| YOUR TASK |
Copy each record exactly as it reads, leaving out any pictures it holds.

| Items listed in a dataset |
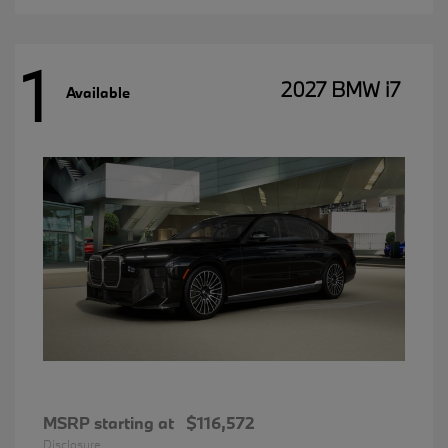
1
2027 BMW i7
Available
MSRP starting at
$116,572
Disclosure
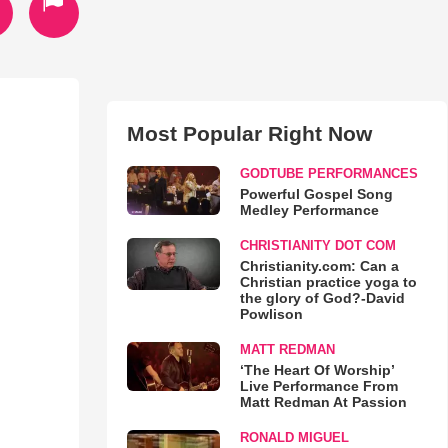
Most Popular Right Now
GODTUBE PERFORMANCES
Powerful Gospel Song
Medley Performance
CHRISTIANITY DOT COM
Christianity.com: Can a
Christian practice yoga to
the glory of God?-David
Powlison
MATT REDMAN
‘The Heart Of Worship’
Live Performance From
Matt Redman At Passion
RONALD MIGUEL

| RESPONSE TO THE EXERCISE |
1
2027 BMW i7
Available
MSRP starting at
$116,572
Disclosure
Most Popular Right Now
GODTUBE PERFORMANCES
Powerful Gospel Song
Medley Performance
CHRISTIANITY DOT COM
Christianity.com: Can a
Christian practice yoga to
the glory of God?-David
Powlison
MATT REDMAN
‘The Heart Of Worship’
Live Performance From
Matt Redman At Passion
RONALD MIGUEL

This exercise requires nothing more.